All these organisations are part of British forces, some set up by the London adminstration, some set up locally and infiltrated by London's local agents. So what is really happening when UVF and LVF and UDA and Uncle Tom Cobbley all say they are disbanding or disarming or disappearing or dismantling?
Well, after the republicans decided they do not need war any more London administrators have decided they do not need some of their one-time local allies any more. So they are trying to get back to the situation where armed force is seen to be in their official rather than their unofficial hands. To do this they have to do a certain amount of cleaning up of their official armed forces hence the adjustment of the RIR and UDR and suchlike, they have been diluting these, getting them into the general military mix, maybe getting them off to Afghanistan or somewhere.
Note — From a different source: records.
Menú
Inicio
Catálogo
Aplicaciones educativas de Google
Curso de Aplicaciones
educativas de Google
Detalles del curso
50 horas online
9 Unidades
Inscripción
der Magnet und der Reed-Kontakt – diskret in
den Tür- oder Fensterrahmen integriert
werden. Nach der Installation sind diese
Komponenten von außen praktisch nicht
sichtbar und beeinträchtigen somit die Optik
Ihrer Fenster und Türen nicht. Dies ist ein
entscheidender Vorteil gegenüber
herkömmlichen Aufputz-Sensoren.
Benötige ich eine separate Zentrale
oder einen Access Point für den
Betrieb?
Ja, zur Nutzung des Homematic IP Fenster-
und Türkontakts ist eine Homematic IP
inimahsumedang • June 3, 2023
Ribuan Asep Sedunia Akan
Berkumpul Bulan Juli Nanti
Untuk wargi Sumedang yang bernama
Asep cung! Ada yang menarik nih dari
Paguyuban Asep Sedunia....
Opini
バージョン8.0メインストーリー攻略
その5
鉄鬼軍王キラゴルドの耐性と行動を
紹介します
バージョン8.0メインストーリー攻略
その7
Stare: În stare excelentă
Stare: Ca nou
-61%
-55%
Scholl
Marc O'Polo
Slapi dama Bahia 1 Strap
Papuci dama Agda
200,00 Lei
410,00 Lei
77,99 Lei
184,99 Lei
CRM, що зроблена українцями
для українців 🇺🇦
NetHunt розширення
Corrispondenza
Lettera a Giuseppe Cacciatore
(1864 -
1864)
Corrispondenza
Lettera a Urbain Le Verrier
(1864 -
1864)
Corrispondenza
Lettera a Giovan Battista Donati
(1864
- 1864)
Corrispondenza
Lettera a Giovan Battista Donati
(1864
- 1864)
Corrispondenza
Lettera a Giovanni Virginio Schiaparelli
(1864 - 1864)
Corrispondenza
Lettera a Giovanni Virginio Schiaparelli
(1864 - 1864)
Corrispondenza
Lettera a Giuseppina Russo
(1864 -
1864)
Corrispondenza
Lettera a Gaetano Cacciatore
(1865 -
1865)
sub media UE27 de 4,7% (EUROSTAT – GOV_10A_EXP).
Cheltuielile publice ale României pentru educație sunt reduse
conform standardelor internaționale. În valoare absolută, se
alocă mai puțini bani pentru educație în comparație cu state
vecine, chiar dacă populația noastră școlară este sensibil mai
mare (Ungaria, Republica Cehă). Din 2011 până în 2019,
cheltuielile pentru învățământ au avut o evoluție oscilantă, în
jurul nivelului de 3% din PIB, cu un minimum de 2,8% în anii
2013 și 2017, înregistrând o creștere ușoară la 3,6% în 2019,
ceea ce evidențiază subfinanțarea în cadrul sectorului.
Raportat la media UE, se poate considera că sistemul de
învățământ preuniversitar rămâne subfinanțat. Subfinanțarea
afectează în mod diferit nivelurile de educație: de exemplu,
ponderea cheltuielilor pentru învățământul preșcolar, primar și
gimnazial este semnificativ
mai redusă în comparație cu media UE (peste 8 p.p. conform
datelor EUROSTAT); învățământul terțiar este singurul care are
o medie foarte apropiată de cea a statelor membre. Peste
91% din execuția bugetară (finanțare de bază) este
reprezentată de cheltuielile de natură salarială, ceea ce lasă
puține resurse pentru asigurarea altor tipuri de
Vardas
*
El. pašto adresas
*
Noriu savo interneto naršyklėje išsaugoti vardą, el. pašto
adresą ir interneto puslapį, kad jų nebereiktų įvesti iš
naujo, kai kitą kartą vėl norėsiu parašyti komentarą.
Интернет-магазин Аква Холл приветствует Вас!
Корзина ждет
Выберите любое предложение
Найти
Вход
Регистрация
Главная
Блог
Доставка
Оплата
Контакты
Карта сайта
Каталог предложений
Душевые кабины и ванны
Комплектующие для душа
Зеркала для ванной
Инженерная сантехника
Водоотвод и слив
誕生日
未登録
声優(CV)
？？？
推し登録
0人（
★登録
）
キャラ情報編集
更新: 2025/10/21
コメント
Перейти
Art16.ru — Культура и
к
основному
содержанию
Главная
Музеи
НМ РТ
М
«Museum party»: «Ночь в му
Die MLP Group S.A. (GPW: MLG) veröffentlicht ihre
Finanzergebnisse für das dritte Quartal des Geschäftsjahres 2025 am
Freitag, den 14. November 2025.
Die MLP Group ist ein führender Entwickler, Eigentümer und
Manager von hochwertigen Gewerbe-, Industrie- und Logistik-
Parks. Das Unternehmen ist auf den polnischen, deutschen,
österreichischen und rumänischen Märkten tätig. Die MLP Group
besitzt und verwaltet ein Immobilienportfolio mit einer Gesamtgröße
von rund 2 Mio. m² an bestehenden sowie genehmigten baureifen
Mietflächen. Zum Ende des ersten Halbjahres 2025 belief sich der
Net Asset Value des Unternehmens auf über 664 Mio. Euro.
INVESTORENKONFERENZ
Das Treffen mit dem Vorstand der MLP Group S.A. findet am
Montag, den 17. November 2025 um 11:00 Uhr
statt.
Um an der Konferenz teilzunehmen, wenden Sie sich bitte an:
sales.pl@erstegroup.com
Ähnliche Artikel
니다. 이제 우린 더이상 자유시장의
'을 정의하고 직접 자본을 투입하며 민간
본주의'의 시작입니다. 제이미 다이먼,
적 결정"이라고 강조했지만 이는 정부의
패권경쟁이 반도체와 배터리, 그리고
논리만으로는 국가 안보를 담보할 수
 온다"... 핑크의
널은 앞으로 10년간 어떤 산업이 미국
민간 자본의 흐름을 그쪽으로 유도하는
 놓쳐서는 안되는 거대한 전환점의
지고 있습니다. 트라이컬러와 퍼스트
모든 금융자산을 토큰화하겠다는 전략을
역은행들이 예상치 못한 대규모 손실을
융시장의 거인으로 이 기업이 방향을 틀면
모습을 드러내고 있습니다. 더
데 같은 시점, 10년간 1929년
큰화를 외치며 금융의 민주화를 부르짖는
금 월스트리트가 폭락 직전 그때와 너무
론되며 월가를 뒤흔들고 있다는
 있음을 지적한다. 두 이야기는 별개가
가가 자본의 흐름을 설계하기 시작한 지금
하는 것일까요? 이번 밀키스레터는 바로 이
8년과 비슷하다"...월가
(Remember what they did with the old UVF when it had served its purpose in Ireland? They were sent off to the Somme).
They are also trying to persuade their unofficial armed forces to declare a cessation hence the persuasive words to the UVF etc and the words of praise when they obey orders. And any killing initiatives within official or unofficial armed forces will be discouraged rather than encouraged as they were in the bad old days. The days of yore are going by and such adjustments have to be made.
Interesting how they use language in all this. Republicans and nationalists are ordered to change and are punished even when they do; London's supporters, the UVF, LVF, UDA, Red Hand etc, are asked to change and whether they change or not are praised by church and state and promised money by the sackful.
Throughout all this carefully staged and scripted affair one has to remember that London's Irish supporters remain armed to the teeth. What London is doing is reducing the effectiveness of one layer of its armed opposition to the republicans. From now on it will rely more on its official armed forces, the police and their army, including their various secret forces.
How many of the thousands of unofficial guns held by the London's supporters will be allowed to stay in their hands remains to be seen. Guns in loyalist hands are harmless if they say they are; guns in anybody else's hands are deadly no matter what they say. That is the official attitude.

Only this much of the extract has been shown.